I wouldn't claim that this branch is actually 2x faster than master, but instead I will say that this benchmark is not good enough to get a real idea as to the performance of mecha.

data-man commented 3 years ago

Some thoughts:

  1. Don't use errors. It has a cost. Returns null for allocations errors.

  2. const use_allocs = @hasDecl(root, "mecha_uses_allocators");

    or

  3. change inner funcs to

    fn func(params: anytype) ?Res { //or other optional type
    if (meta.trait.isTuple(params) and ...) {//checks if params[0] is allocator
       // code with allocator
       // use params[1] as input
    } else {
       // code without allocator
    }
    }

    Not sure that it will work, just PoC. :)

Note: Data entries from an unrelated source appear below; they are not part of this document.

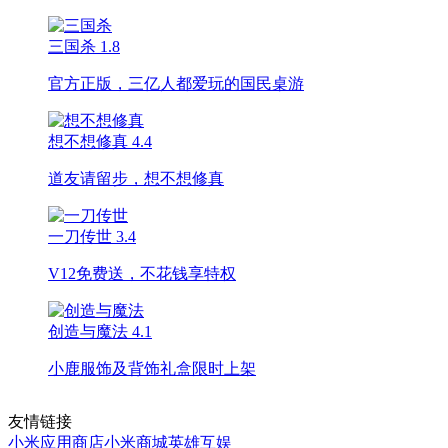
三国杀
1.8
官方正版，三亿人都爱玩的国民桌游
想不想修真
4.4
道友请留步，想不想修真
一刀传世
3.4
V12免费送，不花钱享特权
创造与魔法
4.1
小鹿服饰及背饰礼盒限时上架
友情链接
小米应用商店
小米商城
英雄互娱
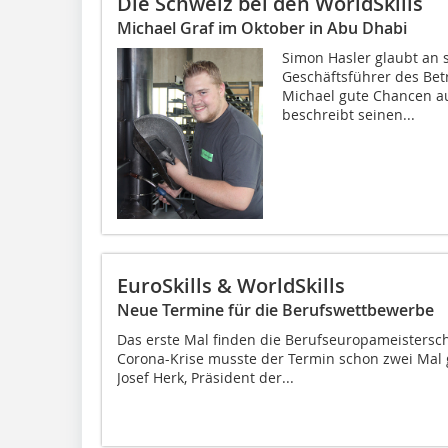
Die Schweiz bei den WorldSkills
Michael Graf im Oktober in Abu Dhabi
Simon Hasler glaubt an 
Geschäftsführer des Bet
Michael gute Chancen auf
beschreibt seinen...
EuroSkills & WorldSkills
Neue Termine für die Berufswettbewerbe
Das erste Mal finden die Berufseuropameistersch
Corona-Krise musste der Termin schon zwei Mal
Josef Herk, Präsident der...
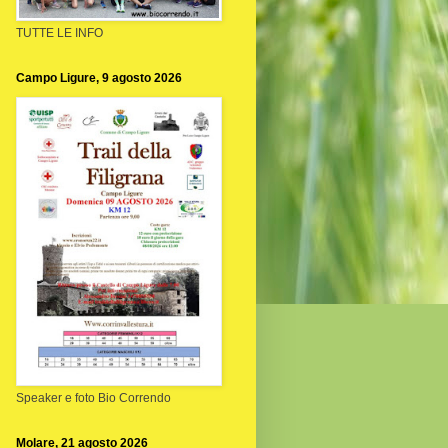
TUTTE LE INFO
Campo Ligure, 9 agosto 2026
Speaker e foto Bio Correndo
Molare, 21 agosto 2026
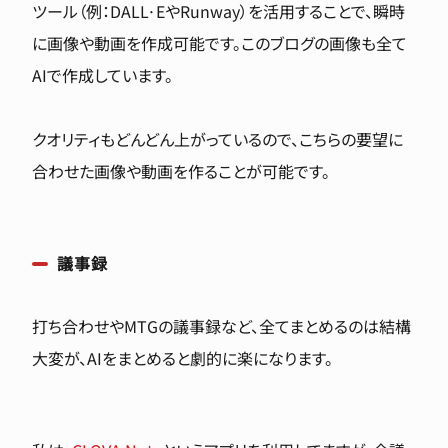
ツール（例：DALL·EやRunway）を活用することで、瞬時
に画像や動画を作成可能です。このブログの画像も全て
AIで作成しています。
クオリティもどんどん上がっているので、こちらの要望に
合わせた画像や動画を作ることが可能です。
議事録
打ち合わせやMTGの議事録など、全てまとめるのは結構
大変が、AIをまとめると劇的に楽になります。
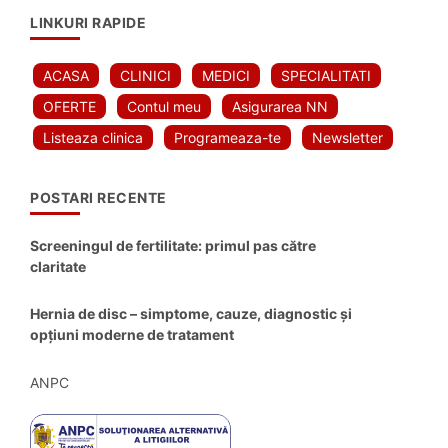
LINKURI RAPIDE
ACASA
CLINICI
MEDICI
SPECIALITATI
OFERTE
Contul meu
Asigurarea NN
Listeaza clinica
Programeaza-te
Newsletter
POSTARI RECENTE
Screeningul de fertilitate: primul pas către
claritate
Hernia de disc – simptome, cauze, diagnostic și
opțiuni moderne de tratament
ANPC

Hejsil commented 3 years ago
1. Don't use errors. It has a cost. Returns `null` for allocations errors.

I would very much like it if you elaborated and provided some clear evidence that they have a "cost" (I'm not even sure what kind of cost you are talking about, but I'm assuming you mean runtime cost). Both Error!Result(usize) and ?Result(usize) have the same size on my system, so the same amount of data is being copied around. Try it for yourself:

pub fn Result(comptime T: type) type {
    return struct { v: T, r: []const u8 };
}

test "" {
    @compileLog(@sizeOf(?Result(usize)));
    @compileLog(@sizeOf(anyerror!Result(usize)));
}
| 32
| 32
./test.zig:6:5: error: found compile log statement
    @compileLog(@sizeOf(?Result(usize)));
    ^
./test.zig:7:5: error: found compile log statement
    @compileLog(@sizeOf(anyerror!Result(usize)));

Looking at the assembly of branching on error vs optional is a little hard to compare, but I made a godbolt link here so you can play around with this too. In my simple example, branching on error produces less code (but we are at the mercy of the optimizer here). Hard to say if there is an actual cost, but in theory try vs orelse return null should produce virtually identical code.

I'm gonna merge this. If you can provide a clear benchmark of a complicate parser that shows clearly, without question, that this change has degraded the performance of mecha then I'm willing to consider reverting this. As of now, there is no clear evidence for this.